In this article

Some Linux distributions, including Ubuntu, run the systemd-resolved service by default. This service can interfere with the DNS Relay in binary deployments by binding to port 53 before the Relay starts. Use this article to disable the DNS stub listener and configure the system resolver manually to allow the Relay to bind to port 53.

Complete these steps before starting the Relay.
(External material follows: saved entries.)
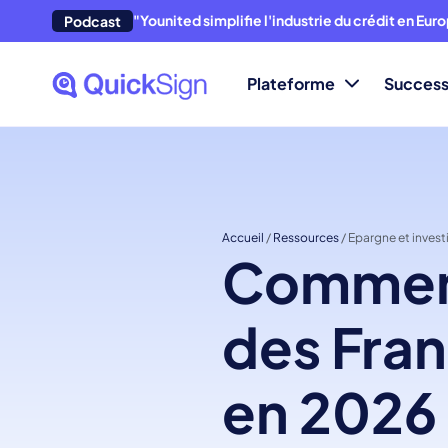
"Younited simplifie l'industrie du crédit en Eur
Podcast
Plateforme
Success
Accueil
/
Ressources
/
Epargne et invest
Comment
des Fran
en 2026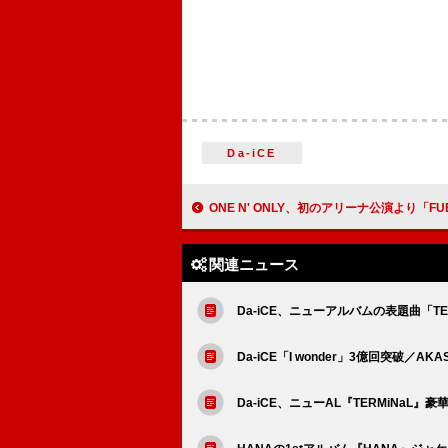
Da-iCE
ONE N' ONLY、初のアリーナ公演より「FUEGO」ラ
関連ニュース
Da-iCE、ニューアルバムの表題曲「T
Da-iCE「I wonder」3億回突破／A
Da-iCE、ニューAL『TERMiNaL』豪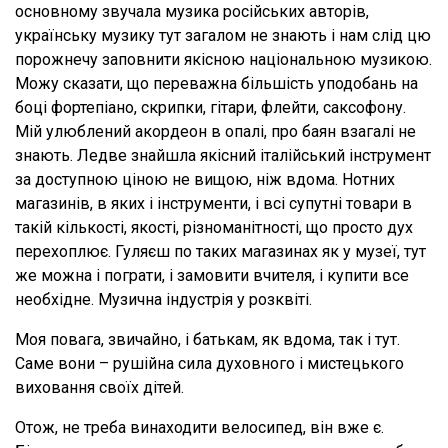
основному звучала музика російських авторів,
українську музику тут загалом не знають і нам слід цю
порожнечу заповнити якісною національною музикою.
Можу сказати, що переважна більшість уподобань на
боці фортепіано, скрипки, гітари, флейти, саксофону.
Мій улюблений акордеон в опалі, про баян взагалі не
знають. Ледве знайшла якісний італійський інструмент
за доступною ціною не вищою, ніж вдома. Нотних
магазинів, в яких і інструменти, і всі супутні товари в
такій кількості, якості, різноманітності, що просто дух
перехоплює. Гуляєш по таких магазинах як у музеї, тут
же можна і пограти, і замовити вчителя, і купити все
необхідне. Музична індустрія у розквіті.
Моя повага, звичайно, і батькам, як вдома, так і тут.
Саме вони – рушійна сила духовного і мистецького
виховання своїх дітей.
Отож, не треба винаходити велосипед, він вже є.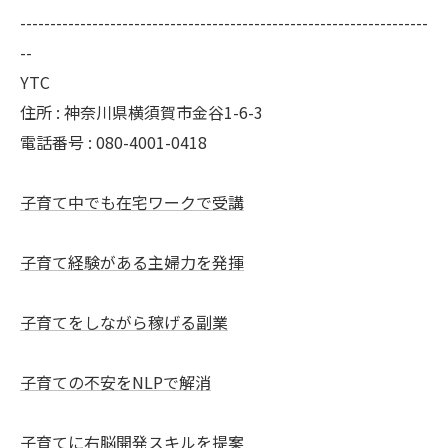
--------------------------------------------------------------------
--
YTC
住所 : 神奈川県横須賀市金谷1-6-3
電話番号 : 080-4001-0418
子育て中でも在宅ワークで受講
子育て経験がある主婦力を発揮
子育てをしながら稼げる副業
子育ての不安をNLPで解消
子育てに右脳開発スキルを提案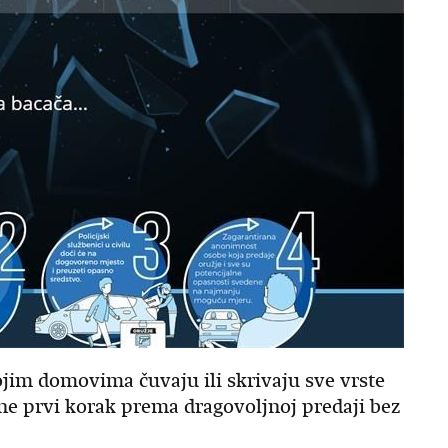
ojim domovima čuvaju ili skrivaju sve vrste
ne prvi korak prema dragovoljnoj predaji bez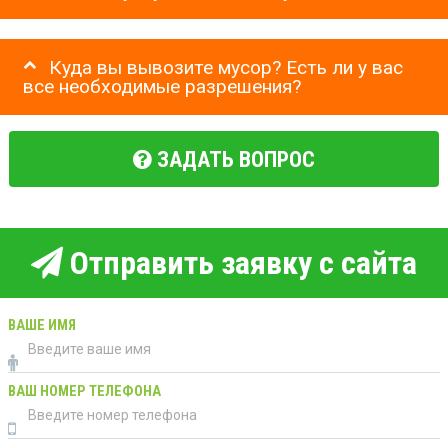
Куда вы вывозите мусор? Есть ли у вас
все необходимые разрешения?
ЗАДАТЬ ВОПРОС
Отправить заявку с сайта
ВАШЕ ИМЯ
ВАШ НОМЕР ТЕЛЕФОНА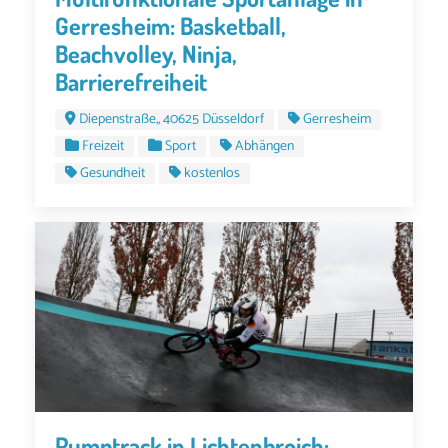
Gerresheim: Basketball,
Beachvolley, Ninja,
Barrierefreiheit
Diepenstraße,, 40625 Düsseldorf
Gerresheim
Freizeit
Sport
Abhängen
Gesundheit
kostenlos
Pumptrack in Lichtenbroich: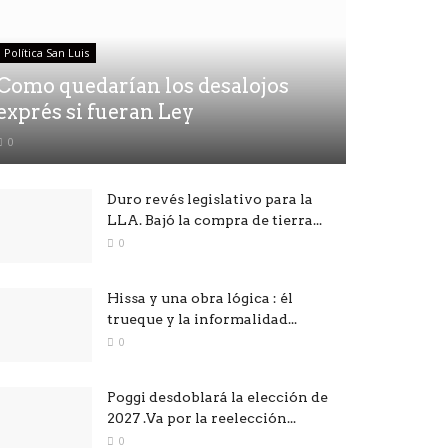
Política San Luis
Como quedarían los desalojos
exprés si fueran Ley
0
Duro revés legislativo para la
LLA. Bajó la compra de tierra...
0
Hissa y una obra lógica : él
trueque y la informalidad...
0
Poggi desdoblará la elección de
2027 .Va por la reelección...
0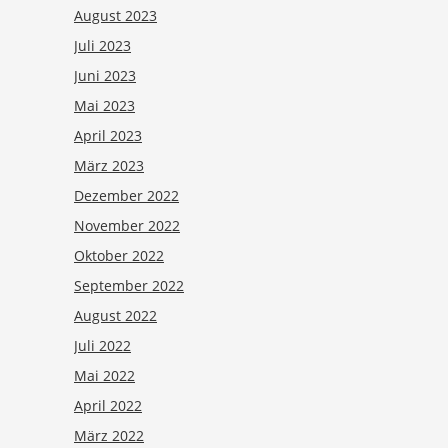
August 2023
Juli 2023
Juni 2023
Mai 2023
April 2023
März 2023
Dezember 2022
November 2022
Oktober 2022
September 2022
August 2022
Juli 2022
Mai 2022
April 2022
März 2022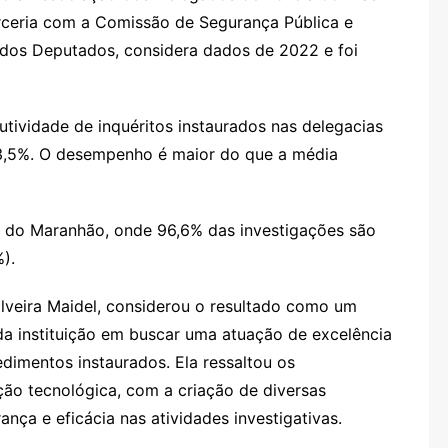
rceria com a Comissão de Segurança Pública e
os Deputados, considera dados de 2022 e foi
utividade de inquéritos instaurados nas delegacias
3,5%. O desempenho é maior do que a média
s do Maranhão, onde 96,6% das investigações são
).
Silveira Maidel, considerou o resultado como um
da instituição em buscar uma atuação de excelência
dimentos instaurados. Ela ressaltou os
ção tecnológica, com a criação de diversas
nça e eficácia nas atividades investigativas.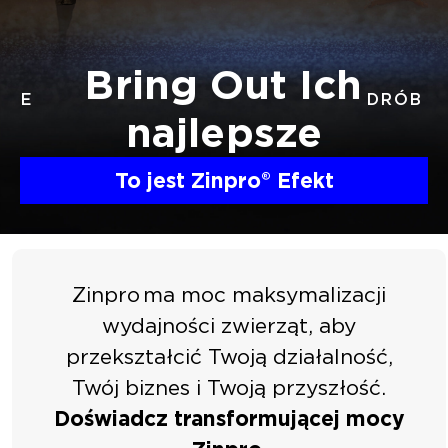
Bring Out
Ich
DRÓB
najlepsze
To jest Zinpro
®
Efekt
Zinpro
ma moc maksymalizacji
wydajności zwierząt, aby
przekształcić Twoją działalność,
Twój biznes i Twoją przyszłość.
Doświadcz transformującej mocy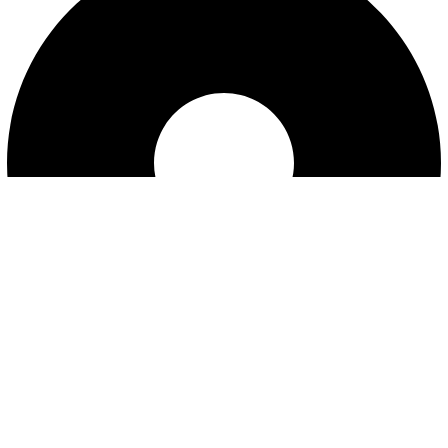
ارتباط با ما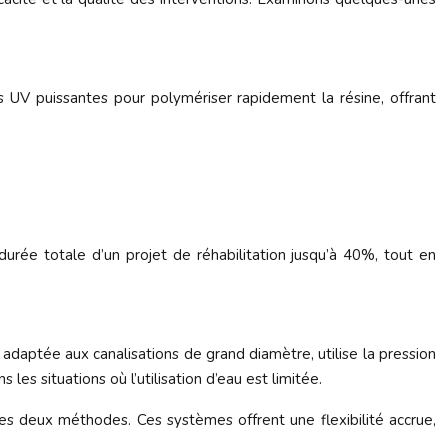
 UV puissantes pour polymériser rapidement la résine, offrant
urée totale d’un projet de réhabilitation jusqu’à 40%, tout en
t adaptée aux canalisations de grand diamètre, utilise la pression
 les situations où l’utilisation d’eau est limitée.
es deux méthodes. Ces systèmes offrent une flexibilité accrue,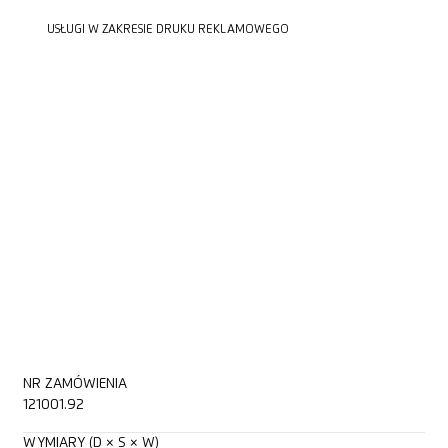
USŁUGI W ZAKRESIE DRUKU REKLAMOWEGO
USŁUGI W ZAKRESIE DRUKU REKLAMOWEGO
NR ZAMÓWIENIA
121001.92
WYMIARY (D × S × W)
If the Relay is already running, stop it first using relay-manager stop.

1. Open /etc/systemd/resolved.conf and set DNSStubListener=no to free up port 53:

   sudo nano /etc/systemd/resolved.conf

2. Remove the existing symlink pointing to the systemd-resolved stub resolver:

   sudo rm /etc/resolv.conf

3. Stop the systemd-resolved service:

   sudo systemctl stop systemd-resolved

4. Disable systemd-resolved to prevent it from starting on reboot:

   sudo systemctl disable systemd-resolved

5. Create a new /etc/resolv.conf file and add public DNS resolvers for the Relay to use upstream:

   sudo nano /etc/resolv.conf

   Add the following:

   nameserver 8.8.8.8
   nameserver 1.1.1.1

6. Lock the file as immutable to prevent NetworkManager or DHCP from overwriting it:

   sudo chattr +i /etc/resolv.conf

7. Start the DNS Relay:

   sudo relay-manager start

The Relay will now bind to port 53 without conflicts from systemd-resolved.